12. The Tribunal Chairperson was alive to the fact that the previous rent was Kshs.290,480/=. The Appellants proposed rent was Kshs.290,300/=. On the other hand the Respondents’ proposed rent was Kshs.445,500/=. The Chairperson took an average between the two using the comparables given and arrived at rent of Kshs.381272/=. In arriving at this figure, the Tribunal chair took into account the guiding principles in assessment of rent.

13. The Appellant’s argument that the building is old and in a noisy congested area has no basis. This argument is in the submissions and is not supported by any of the reports. The two reports are clear that the premises are in good condition. The only observation by the Respondents’ valuer’s report was that there were minor internal repairs needed and that the walls needed a coat of paint. Otherwise a part from these minor issues the building was sound.

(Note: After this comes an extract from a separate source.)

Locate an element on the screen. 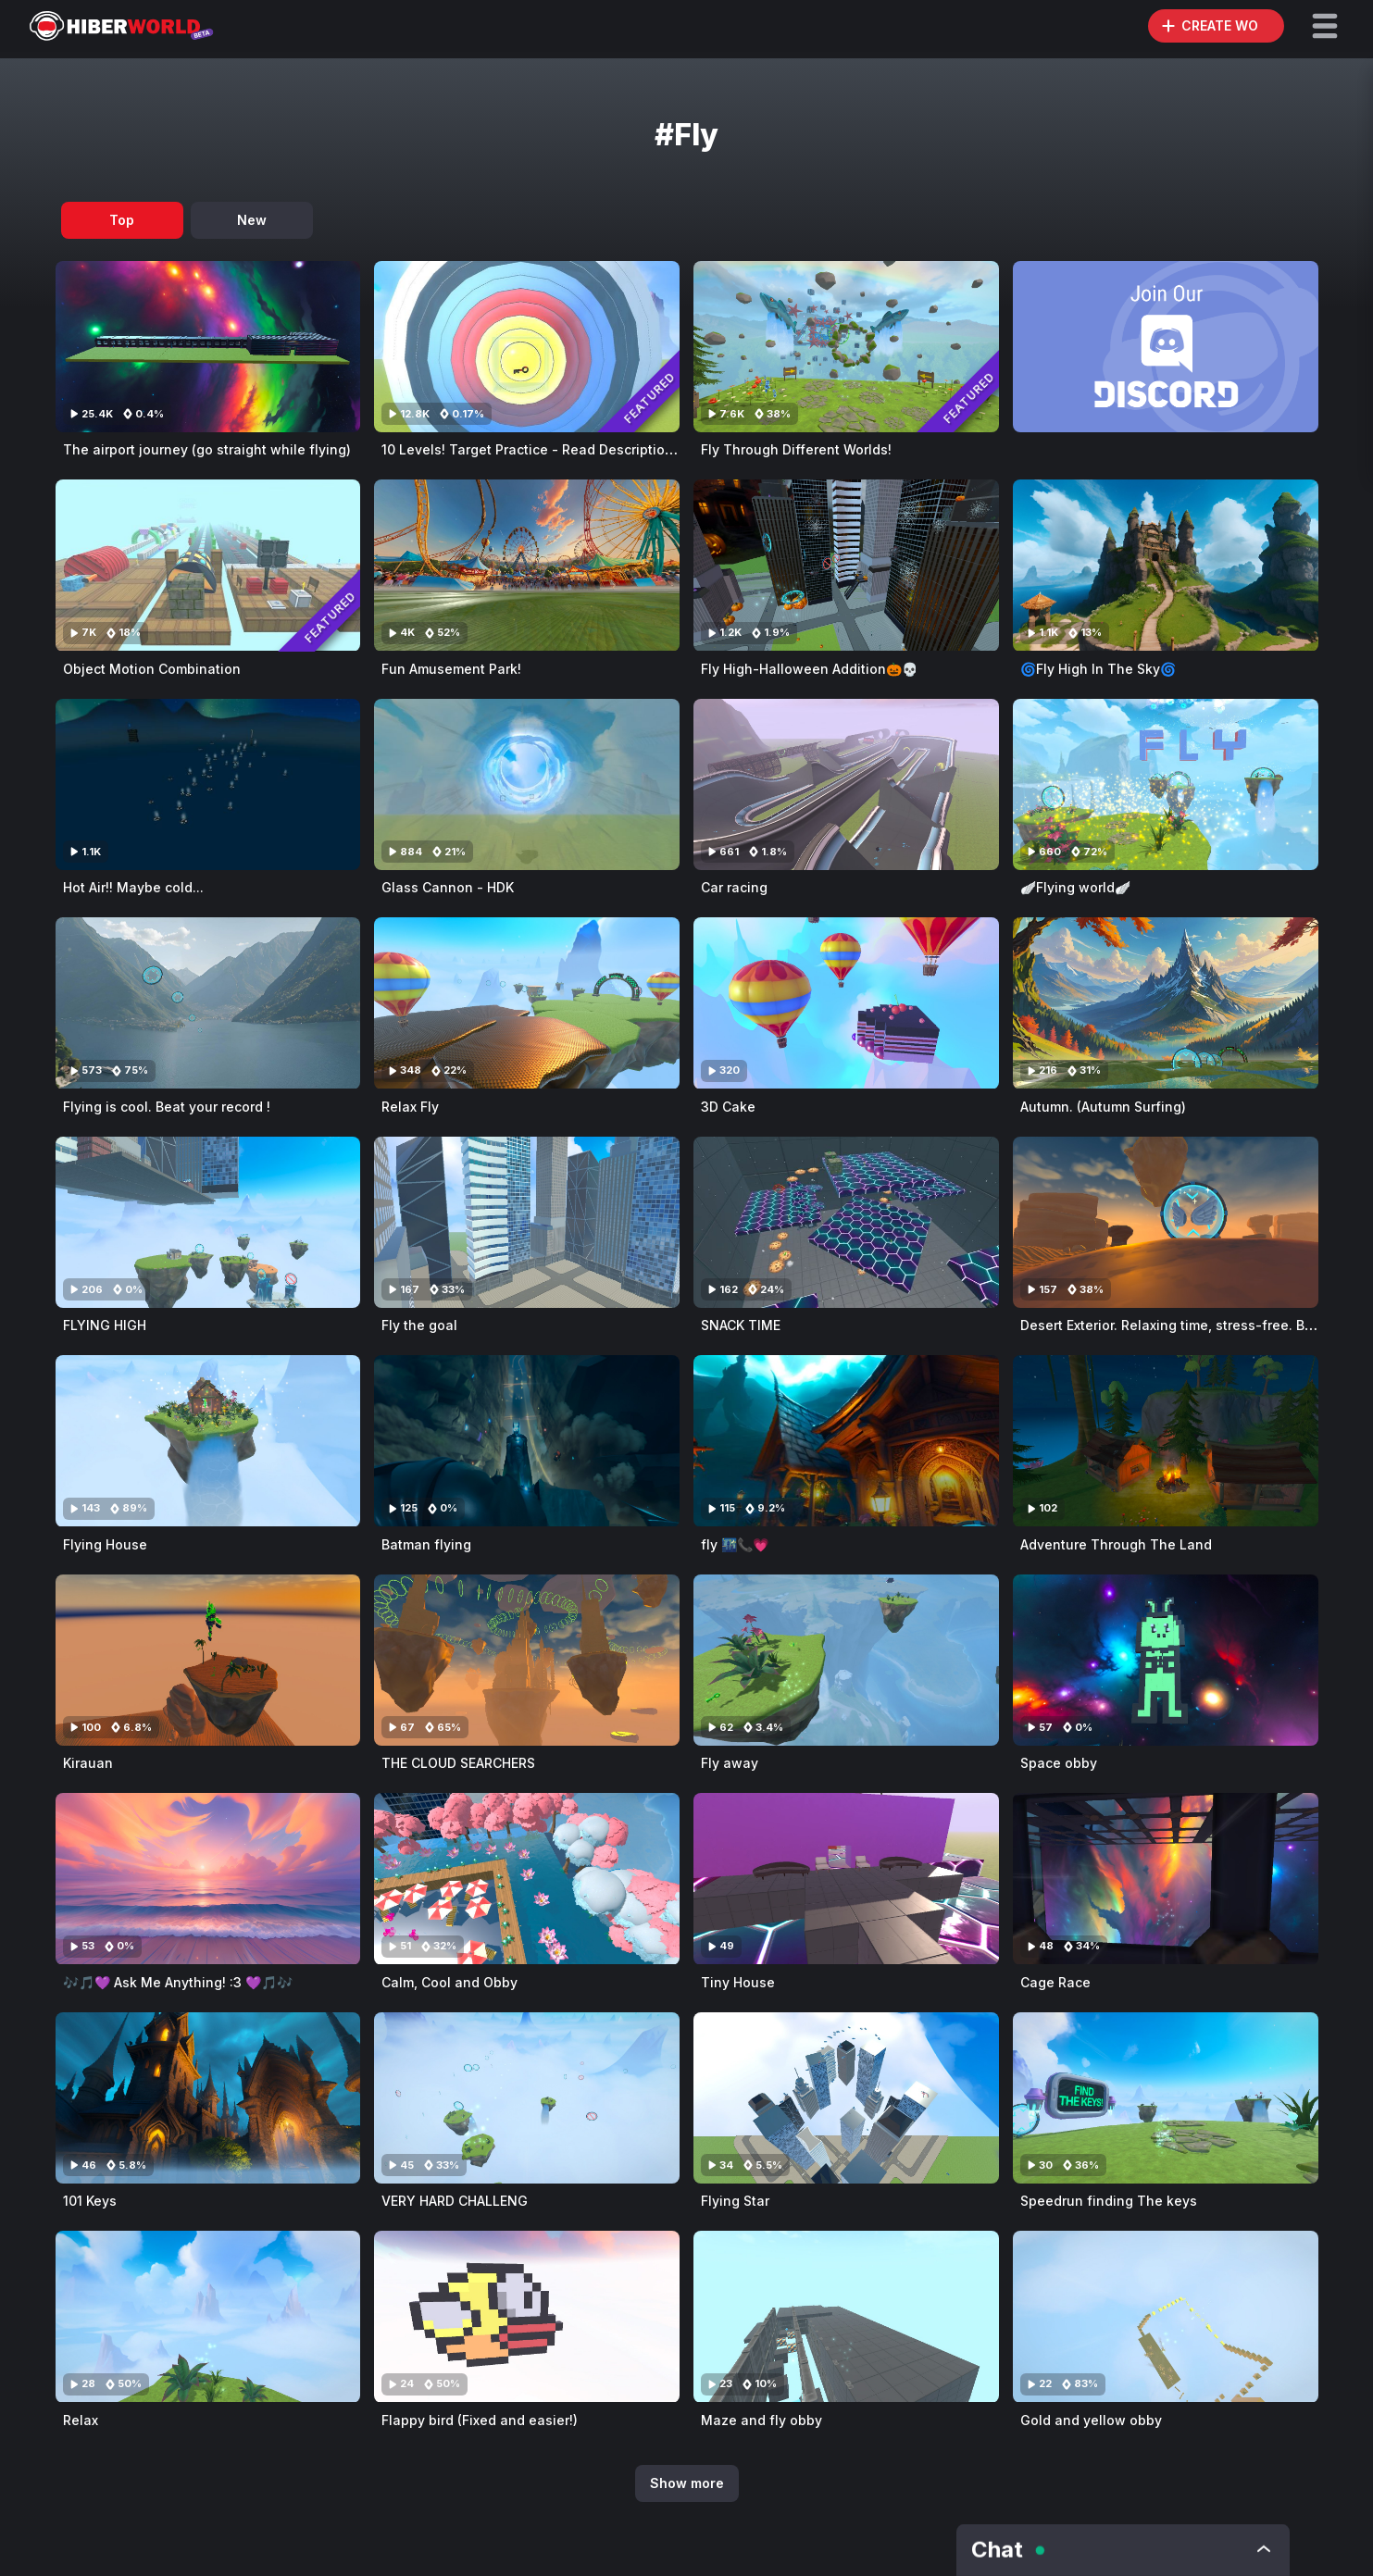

14. The rent was last assessed in 2013. The law allows a landlord to review rent after two years from a previous assessment. There was therefore nothing wrong in the Respondents asking for a review in 2015 because the two year period had lapsed. The method used in arriving at the rent was proper and the rent arrived at was not exorbitant as alleged. I therefore find no merit in the appeal which is hereby dismissed with costs to the Respondents.

Dated, Signed and delivered at Nairobi on this 30th day of May, 2019.

E.O.OBAGA

JUDGE

In the presence of Mr. Rotich for Mr. Mugalo for Respondent.